Sosiologi sebagai ilmu yang berfokus memelajari kemasyarakatan, seperti hubungan timbal balik manusia berikut segala perilaku dan interaksi sosial tentu tidak sekadar teori. Pemahaman teori segala aspek dalam ilmu sosiologi penting untuk masyarakat lakukan, namun prakteknya pun nyatanya tidak sesulit itu.

Sosiologi juga bersifat sosial di mana dalam prakteknya, manusia berperilaku dan bertindak di luar kesadarannya dan bukan karena sebuah paksaan.

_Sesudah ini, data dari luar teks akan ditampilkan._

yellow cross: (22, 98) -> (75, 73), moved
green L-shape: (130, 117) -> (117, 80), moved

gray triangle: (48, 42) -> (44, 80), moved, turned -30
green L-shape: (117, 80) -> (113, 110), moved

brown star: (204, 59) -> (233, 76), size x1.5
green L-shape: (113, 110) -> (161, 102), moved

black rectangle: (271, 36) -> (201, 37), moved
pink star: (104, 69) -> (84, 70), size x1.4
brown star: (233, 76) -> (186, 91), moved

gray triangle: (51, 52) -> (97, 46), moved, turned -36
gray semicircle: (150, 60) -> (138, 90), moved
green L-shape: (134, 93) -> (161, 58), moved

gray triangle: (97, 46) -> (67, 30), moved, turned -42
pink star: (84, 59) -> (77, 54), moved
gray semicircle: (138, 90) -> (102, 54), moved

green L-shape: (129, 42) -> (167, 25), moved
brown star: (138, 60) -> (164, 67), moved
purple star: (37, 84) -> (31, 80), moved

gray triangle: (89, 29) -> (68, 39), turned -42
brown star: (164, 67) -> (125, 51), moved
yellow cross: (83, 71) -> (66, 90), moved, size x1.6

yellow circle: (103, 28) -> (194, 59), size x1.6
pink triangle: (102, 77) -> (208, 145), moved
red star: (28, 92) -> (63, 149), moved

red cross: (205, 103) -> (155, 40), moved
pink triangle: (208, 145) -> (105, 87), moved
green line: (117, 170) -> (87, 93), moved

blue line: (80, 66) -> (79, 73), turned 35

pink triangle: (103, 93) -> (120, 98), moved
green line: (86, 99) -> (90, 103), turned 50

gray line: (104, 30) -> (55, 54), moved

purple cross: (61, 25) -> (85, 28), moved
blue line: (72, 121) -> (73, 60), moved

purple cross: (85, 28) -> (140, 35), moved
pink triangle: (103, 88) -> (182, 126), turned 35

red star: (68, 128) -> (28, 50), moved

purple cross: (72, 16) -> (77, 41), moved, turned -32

Artinya, manusia pada dasarnya memiliki kesadaran sosial yang bersifat eksternal dengan beberapa contoh sosiologi bersifat sosial sebagai berikut.

1. Masyarakat Menaati Peraturan Lalu Lintas

Masyarakat atau individu yang baik dalam menaati peraturan lalu lintas tidak hanya menerapkan sosiologi hukum. Tidak hanya agar tidak ditilang atau dihukum, menaati aturan lalu lintas yang berlaku juga merupakan sifat sosial yang mementingkan keselamatan bersama (diri sendiri dan orang lain).

Penerapan berlalu lintas yang baik dan taat ini pun merupakan salah satu contoh bagaimana para individu mampu mengutamakan kepentingan bersama daripada kepentingan pribadi.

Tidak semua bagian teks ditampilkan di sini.